Following the meeting, the IEA issued a statement confirming that the possibility of releasing reserves was discussed, but did not specify a quantity or confirm any definitive action. “We discussed all available options, including making emergency oil reserves available to the market,” said IEA Executive Director Fatih Birol. He added that global oil markets had “deteriorated in recent days” and that the conflict was “creating significant and growing risks to the market.” Birol similarly stated he was in close contact with energy ministers from Saudi Arabia, Brazil, India, Azerbaijan, and Singapore.

French Finance Minister Roland Lescure told reporters after the meeting that “we have not yet reached an agreement” on an emergency release of oil. “What was agreed is to use all the necessary tools, if necessary, to stabilize the market, including the possible release of the necessary stocks,” he said.

The disruption to energy supplies in the region poses a threat of increased prices for consumers and businesses worldwide.

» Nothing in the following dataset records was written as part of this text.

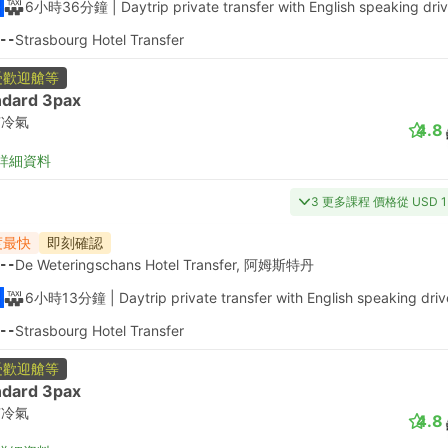
6小時36分鐘
| Daytrip private transfer with English speaking dri
--
Strasbourg Hotel Transfer
受歡迎艙等
ndard 3pax
有冷氣
4.8
詳細資料
3 更多課程 價格從 USD 1
度最快
即刻確認
--
De Weteringschans Hotel Transfer, 阿姆斯特丹
6小時13分鐘
| Daytrip private transfer with English speaking driv
--
Strasbourg Hotel Transfer
受歡迎艙等
ndard 3pax
有冷氣
4.8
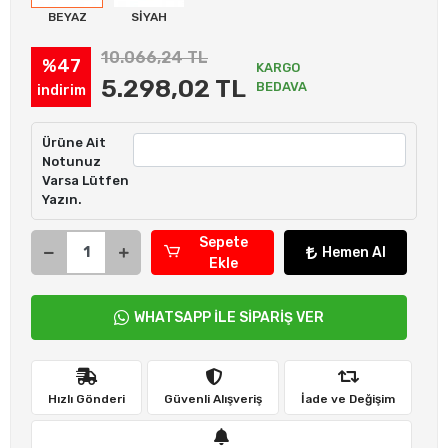
BEYAZ
SİYAH
10.066,24 TL
%47
KARGO
5.298,02 TL
BEDAVA
indirim
Ürüne Ait
Notunuz
Varsa Lütfen
Yazın.
Sepete
Hemen Al
Ekle
WHATSAPP İLE SİPARİŞ VER
Hızlı Gönderi
Güvenli Alışveriş
İade ve Değişim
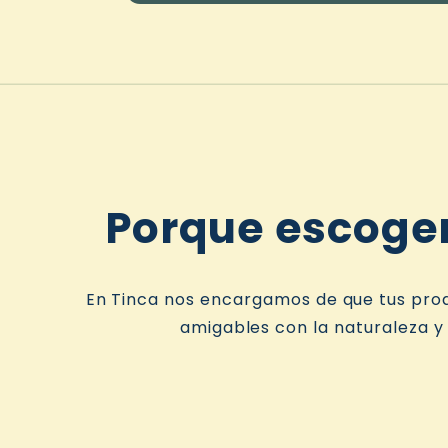
Porque escoger
En Tinca nos encargamos de que tus pro
amigables con la naturaleza y 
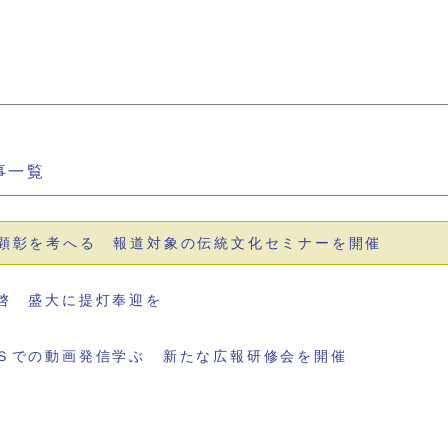
事一覧
顕彰を考へる 報道対象の伝統文化セミナーを開催
啓 盛大に提灯奉迎を
Ｓでの動画発信学ぶ 新たな広報研修会を開催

Approximately one-fifth of global oil supply typically transits through the Strait of Ormuz, but traffic through the narrow passage has largely ceased since the conflict began over a week ago.

Adnan Mazarei, an analyst at the Peterson Institute of International Economics, said the price increase was anticipated given the production disruptions in some Gulf countries and the prospect of a prolonged conflict. “People are realizing this isn’t going to end anytime soon,” he said, adding that objectives outlined by the U.S. Administration were “becoming increasingly unrealistic.”

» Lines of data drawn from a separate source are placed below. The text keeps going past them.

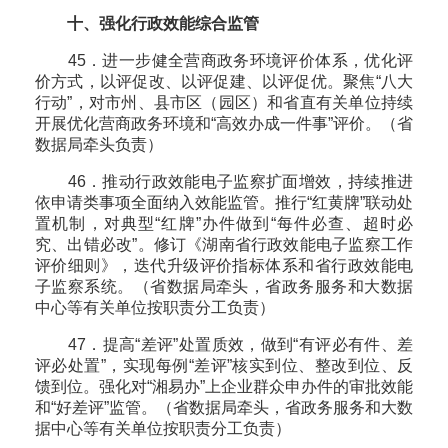
十、强化行政效能综合监管
45．进一步健全营商政务环境评价体系，优化评
价方式，以评促改、以评促建、以评促优。聚焦“八大
行动”，对市州、县市区（园区）和省直有关单位持续
开展优化营商政务环境和“高效办成一件事”评价。（省
数据局牵头负责）
46．推动行政效能电子监察扩面增效，持续推进
依申请类事项全面纳入效能监管。推行“红黄牌”联动处
置机制，对典型“红牌”办件做到“每件必查、超时必
究、出错必改”。修订《湖南省行政效能电子监察工作
评价细则》，迭代升级评价指标体系和省行政效能电
子监察系统。（省数据局牵头，省政务服务和大数据
中心等有关单位按职责分工负责）
47．提高“差评”处置质效，做到“有评必有件、差
评必处置”，实现每例“差评”核实到位、整改到位、反
馈到位。强化对“湘易办”上企业群众申办件的审批效能
和“好差评”监管。（省数据局牵头，省政务服务和大数
据中心等有关单位按职责分工负责）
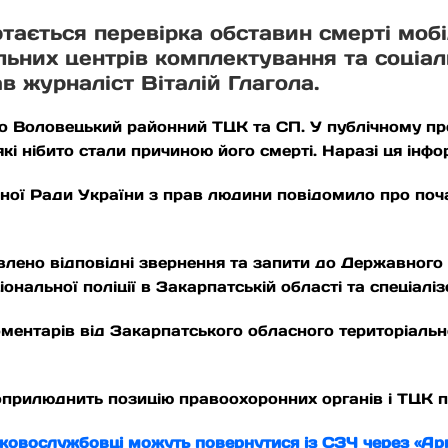
ртається перевірка обставин смерті мобі
льних центрів комплектування та соціал
в журналіст Віталій Глагола.
о Воловецький районний ТЦК та СП. У публічному про
які нібито стали причиною його смерті. Наразі ця інф
ої Ради України з прав людини повідомило про поч
авлено відповідні звернення та запити до Державного
нальної поліції в Закарпатській області та спеціалі
оментарів від Закарпатського обласного територіальн
оприлюднить позицію правоохоронних органів і ТЦК пі
ьковослужбовці можуть повернутися із СЗЧ через «А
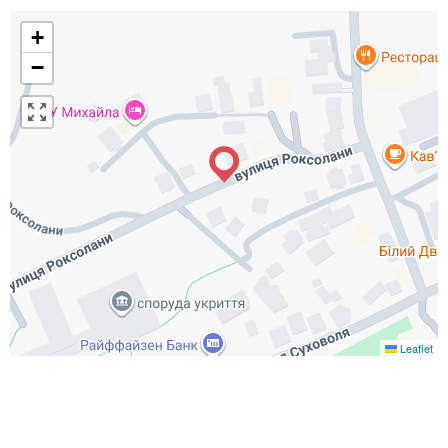
+
−
Leaflet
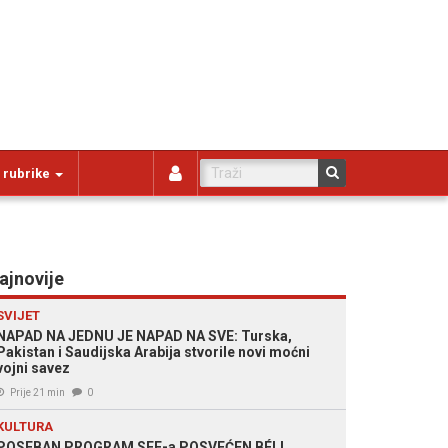
 rubrike
ajnovije
SVIJET
NAPAD NA JEDNU JE NAPAD NA SVE: Turska,
Pakistan i Saudijska Arabija stvorile novi moćni
vojni savez
Prije 21 min
0
KULTURA
POSEBAN PROGRAM SFF-a POSVEĆEN BÉLI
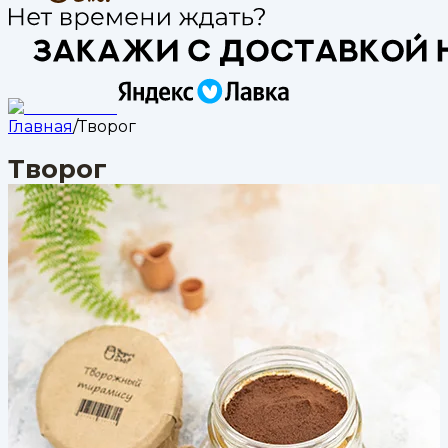
Главная
/
Творог
Творог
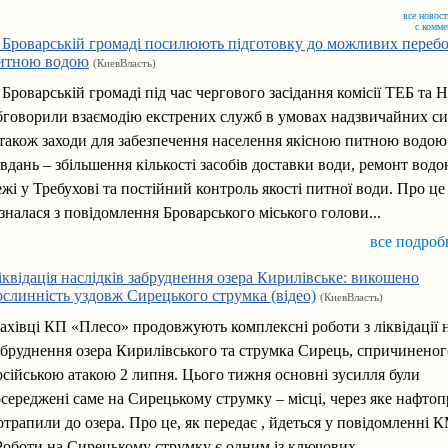
все новост
с комм
 Броварській громаді посилюють підготовку до можливих перебої
итною водою
(КиевВласть)
 Броварській громаді під час чергового засідання комісії ТЕБ та 
бговорили взаємодію екстрених служб в умовах надзвичайних си
 також заходи для забезпечення населення якісною питною водою
авдань – збільшення кількості засобів доставки води, ремонт водо
ежі у Требухові та постійний контроль якості питної води. Про це
ізналася з повідомлення Броварського міського голови...
все подроб
іквідація наслідків забруднення озера Кирилівське: викошено
ослинність уздовж Сирецького струмка (відео)
(КиевВласть)
ахівці КП «Плесо» продовжують комплексні роботи з ліквідації н
абруднення озера Кирилівського та струмка Сирець, спричиненог
осійською атакою 2 липня. Цього тижня основні зусилля були
осереджені саме на Сирецькому струмку – місці, через яке нафто
отрапили до озера. Про це, як передає , йдеться у повідомленні
Роботи на Сирецькому струмку є одним із ключових...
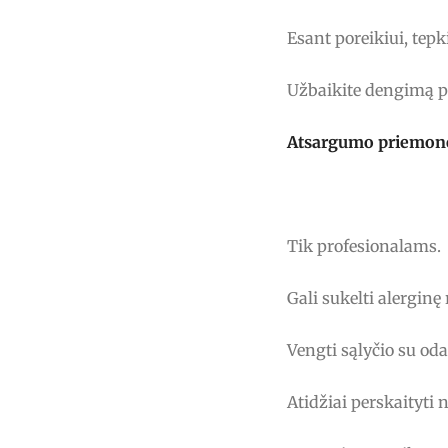
Esant poreikiui, tepk
Užbaikite dengimą p
Atsargumo priemon
Tik profesionalams.
Gali sukelti alerginę 
Vengti sąlyčio su oda
Atidžiai perskaityti 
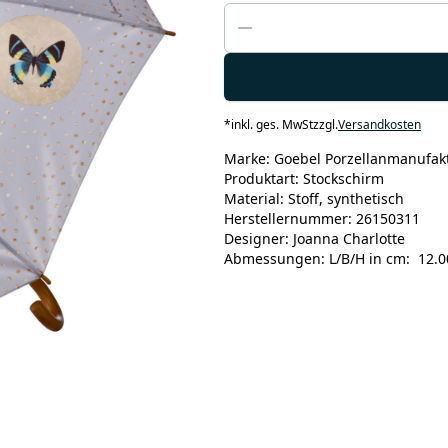
*
inkl. ges. MwSt
zzgl.
Versandkosten
Marke: Goebel Porzellanmanufak
Produktart: Stockschirm
Material: Stoff, synthetisch
Herstellernummer: 26150311
Designer: Joanna Charlotte
Abmessungen: L/B/H in cm: 12.00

U.S. President Donald Trump downplayed concerns about rising oil prices, stating on his Truth Social platform that short-term price increases, which he predicted would fall rapidly once the “destruction of the Iranian nuclear threat” is complete, were a “very little price to pay for the safety and peace of the U.S. And the world.”

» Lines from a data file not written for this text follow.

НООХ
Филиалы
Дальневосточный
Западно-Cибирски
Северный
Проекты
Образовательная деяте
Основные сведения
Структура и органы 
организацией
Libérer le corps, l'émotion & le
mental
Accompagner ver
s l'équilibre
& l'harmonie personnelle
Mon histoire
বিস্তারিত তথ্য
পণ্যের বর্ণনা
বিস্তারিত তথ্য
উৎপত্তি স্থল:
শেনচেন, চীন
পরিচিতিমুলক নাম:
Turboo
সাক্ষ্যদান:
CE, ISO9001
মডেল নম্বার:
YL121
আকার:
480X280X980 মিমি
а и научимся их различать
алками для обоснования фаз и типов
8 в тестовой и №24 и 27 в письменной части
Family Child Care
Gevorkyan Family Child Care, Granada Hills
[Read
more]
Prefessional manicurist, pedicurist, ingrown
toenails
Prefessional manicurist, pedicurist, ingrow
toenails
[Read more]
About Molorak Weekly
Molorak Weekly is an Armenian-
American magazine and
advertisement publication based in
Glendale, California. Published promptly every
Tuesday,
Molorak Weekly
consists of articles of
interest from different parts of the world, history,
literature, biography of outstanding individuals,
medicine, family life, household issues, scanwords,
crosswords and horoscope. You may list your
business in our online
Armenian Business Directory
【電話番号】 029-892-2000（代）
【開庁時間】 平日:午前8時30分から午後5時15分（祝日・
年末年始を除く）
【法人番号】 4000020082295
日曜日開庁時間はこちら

Energy Secretary Chris Wright echoed this sentiment, telling U.S. News outlets that Israel, not the United States, was targeting Iranian energy infrastructure, amid concerns about rising gasoline prices in the U.S. Data from AAA showed the average U.S. Gasoline price rose 11% last week, reaching $3.32 per gallon.

The political landscape within Iran also underwent a significant shift on Sunday with the appointment of Mojtaba Khamenei to succeed his father, Ali Khamenei, as Supreme Leader. This move signals the continued dominance of hardliners within the country’s leadership following the assassination of the elder Khamenei at the start of the conflict. Unlike his father, Mojtaba Khamenei, 56, maintains a low public profile, having never held government office or given public speeches.

President Trump has indicated he will not accept the choice of Mojtaba Khamenei. Even as suggesting openness to a successor linked to the previous leadership, Trump has explicitly opposed Mojtaba Khamenei’s ascension. “The son of Khamenei is unacceptable to me,” he stated earlier this week.

The selection of Mojtaba Khamenei could prove contentious within Iran itself, as the Islamic Republic’s founding principles emphasize that the Supreme Leader should be chosen based on religious standing and proven leadership, rather than hereditary succession.

Over the weekend, the United States and Israel launched further aerial attacks on Iran, targeting several sites, including oil depots. Simultaneously, Iran retaliated by attacking energy infrastructure in neighboring Gulf countries. Saudi Arabia reported intercepting and destroying two waves of drones targeting a major oil field.